From: Matt Keenan <tank.en.mate@gmail.com>
To: hooanon05@yahoo.co.jp
Cc: bharata@linux.vnet.ibm.com, linux-kernel@vger.kernel.org,
linux-fsdevel@vger.kernel.org, hch@infradead.org,
Jan Blunck <jblunck@suse.de>,
"Josef 'Jeff' Sipek" <jsipek@cs.sunysb.edu>
Subject: Re: [RFC] Union Mount: Readdir approaches
Date: Sat, 08 Sep 2007 00:04:01 +0100 [thread overview]
Message-ID: <46E1D8E1.2060702@gmail.com> (raw)
In-Reply-To: <E1ITYJK-0000xP-8h@jroun>
hooanon05@yahoo.co.jp wrote:
> Hello Bharata,
> I am developing a linux stackable/unification filesystem too.
>
> Bharata B Rao:
>
>> Questions
>> ---------
>>
> :::
>
>> First of all, should we even expect a sane lseek(2) on union mounted
>> directories ? If not, will the Approach 2, which works uniformly for
>> all filesystem types be acceptable ?
>>
>> If lseek(2) needs to be supported, then how do we define the seek behaviour
>> when two different types of directories are union'ed ? For eg. how do we define
>> lseek(2) on a union of ext2 directory on top of a nfs directory ? Since both
>> of them use different encoding methods for filp->f_pos, how do we establish
>> a common lseek(2) behaviour here ?
>>
>> And finally, what is the use case for directory seek ? Would anybody walk
>> directory by directory by seeking into a directory file ?
>>
>
> Although I don't remember exactly, NFS or smbfs seek for a
> directory. Additionally, any user process can call seekdir or
> something. So I believe any stackable/unification filesystem should
> support it.
>
> Here is my approach. While I don't think it is the best approach since
> it consumes much memory and cpu, I hope it help you. (or assist
> you?

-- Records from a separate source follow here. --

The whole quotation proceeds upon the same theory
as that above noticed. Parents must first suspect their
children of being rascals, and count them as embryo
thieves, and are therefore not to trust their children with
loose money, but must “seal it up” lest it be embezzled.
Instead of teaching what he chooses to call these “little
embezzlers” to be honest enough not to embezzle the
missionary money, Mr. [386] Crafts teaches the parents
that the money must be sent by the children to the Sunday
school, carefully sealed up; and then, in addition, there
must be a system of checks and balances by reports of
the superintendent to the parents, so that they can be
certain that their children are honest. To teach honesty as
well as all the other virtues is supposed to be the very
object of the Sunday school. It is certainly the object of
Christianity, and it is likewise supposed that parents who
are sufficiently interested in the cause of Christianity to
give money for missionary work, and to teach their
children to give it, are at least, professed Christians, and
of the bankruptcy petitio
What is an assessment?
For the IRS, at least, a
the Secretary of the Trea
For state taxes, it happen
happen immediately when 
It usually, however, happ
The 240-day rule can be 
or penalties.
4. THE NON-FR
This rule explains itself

Sorry, I don't know correct English word)
>
> - the stackable fs has its own inode, file, dentry object, which has an
> array for the underlying inode pointers. and the whiteout is a regular
> file with a special name, instead of a flag in inode. this is the most
> different architecture from your unification embeded in VFS.

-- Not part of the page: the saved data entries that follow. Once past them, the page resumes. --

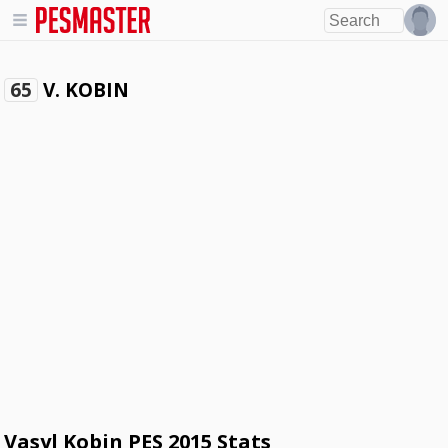
V. KOBIN
65
Vasyl Kobin PES 2015 Stats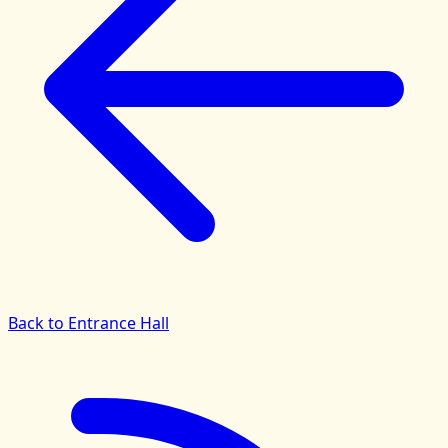
Back to Entrance Hall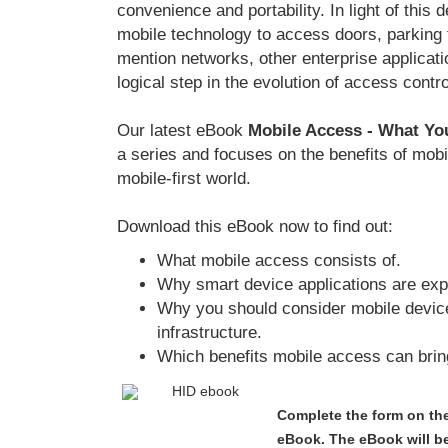
convenience and portability. In light of this
mobile technology to access doors, parking fa
mention networks, other enterprise applicat
logical step in the evolution of access contro
Our latest eBook
Mobile Access - What Y
a series and focuses on the benefits of mobi
mobile-first world.
Download this eBook now to find out:
What mobile access consists of.
Why smart device applications are exp
Why you should consider mobile device
infrastructure.
Which benefits mobile access can bring
Complete the form on the
eBook. The eBook will be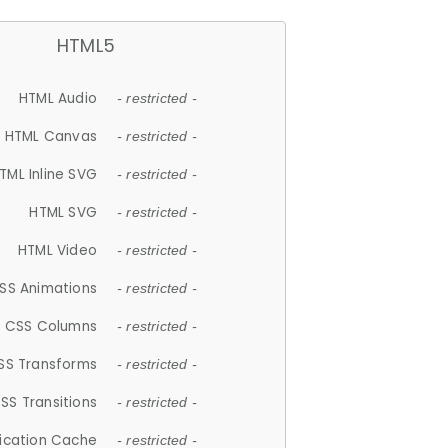
HTML5
HTML Audio
- restricted -
HTML Canvas
- restricted -
TML Inline SVG
- restricted -
HTML SVG
- restricted -
HTML Video
- restricted -
SS Animations
- restricted -
CSS Columns
- restricted -
SS Transforms
- restricted -
SS Transitions
- restricted -
lication Cache
- restricted -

> - the vritual dir inode object has a cache for its child entries. it is
> called vdir. the cache has a version and a customizlable lifetime too.
> - all the existing underlying (same-named) dir are opened too. the file
> objects are stored in the virtual file object as an array.
> - the virtual file object has a cache for its child entries too. it is a
> copy of the one in the inode object.
>
> When the first readdir is issued:
> - call vfs_readdir for every underlying opened dir (file) object.
> - store every entry to either the hash table for the result or the
> whiteout, when the same-named entry didn't exist in the tables.
> - to improvement the performance, the allocated memory for the hash
> tables are managed in a pointer array. and the elements are
> concatinated logically by the pointer.
> - the pointer for the result-table, the version, and the currect jiffies
> are set to vdir, which is a cache in an inode.
> - all cache are copied to a member in a file object.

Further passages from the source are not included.